**Records provided:**

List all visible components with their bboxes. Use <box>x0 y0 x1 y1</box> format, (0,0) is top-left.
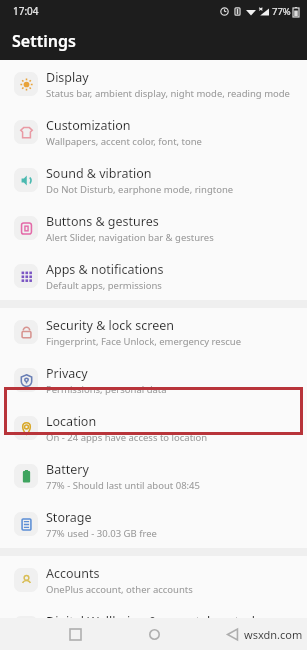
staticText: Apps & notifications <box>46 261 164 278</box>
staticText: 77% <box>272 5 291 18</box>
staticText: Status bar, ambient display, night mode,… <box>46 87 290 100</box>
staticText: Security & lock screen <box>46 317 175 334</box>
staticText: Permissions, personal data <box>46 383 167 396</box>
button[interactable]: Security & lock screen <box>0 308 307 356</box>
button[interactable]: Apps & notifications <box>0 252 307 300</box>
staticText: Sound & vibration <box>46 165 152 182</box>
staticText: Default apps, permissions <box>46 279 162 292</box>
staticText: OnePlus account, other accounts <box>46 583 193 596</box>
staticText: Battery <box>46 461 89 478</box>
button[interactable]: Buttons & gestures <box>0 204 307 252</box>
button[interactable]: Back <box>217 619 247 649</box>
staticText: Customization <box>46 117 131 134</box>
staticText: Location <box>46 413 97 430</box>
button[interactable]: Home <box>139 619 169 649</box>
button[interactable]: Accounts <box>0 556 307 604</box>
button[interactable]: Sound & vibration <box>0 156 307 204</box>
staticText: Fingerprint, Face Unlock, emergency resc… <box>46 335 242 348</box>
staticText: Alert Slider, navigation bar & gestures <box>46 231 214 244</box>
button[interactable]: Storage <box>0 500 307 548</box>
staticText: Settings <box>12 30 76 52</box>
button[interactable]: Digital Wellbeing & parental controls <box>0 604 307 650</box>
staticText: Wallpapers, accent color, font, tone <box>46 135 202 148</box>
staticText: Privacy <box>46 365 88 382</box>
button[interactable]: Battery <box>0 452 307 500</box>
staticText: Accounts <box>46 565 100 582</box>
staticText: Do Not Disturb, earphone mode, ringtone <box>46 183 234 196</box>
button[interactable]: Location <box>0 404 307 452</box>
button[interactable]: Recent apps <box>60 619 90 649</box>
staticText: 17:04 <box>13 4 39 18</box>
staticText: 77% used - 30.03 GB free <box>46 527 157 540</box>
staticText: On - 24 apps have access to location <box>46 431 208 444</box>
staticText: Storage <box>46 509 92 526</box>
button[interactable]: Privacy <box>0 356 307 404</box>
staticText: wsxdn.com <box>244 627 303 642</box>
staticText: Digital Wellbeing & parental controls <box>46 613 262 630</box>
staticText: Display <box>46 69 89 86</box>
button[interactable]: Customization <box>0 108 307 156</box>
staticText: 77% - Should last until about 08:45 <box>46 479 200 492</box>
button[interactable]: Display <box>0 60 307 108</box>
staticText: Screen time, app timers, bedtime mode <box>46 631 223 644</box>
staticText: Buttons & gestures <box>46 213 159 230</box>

**Exercise prompt:** Pick each line holding the word "Digital" out of the data and copy it.

**Answer space:**
button[interactable]: Digital Wellbeing & parental controls <box>0 604 307 650</box>
staticText: Digital Wellbeing & parental controls <box>46 613 262 630</box>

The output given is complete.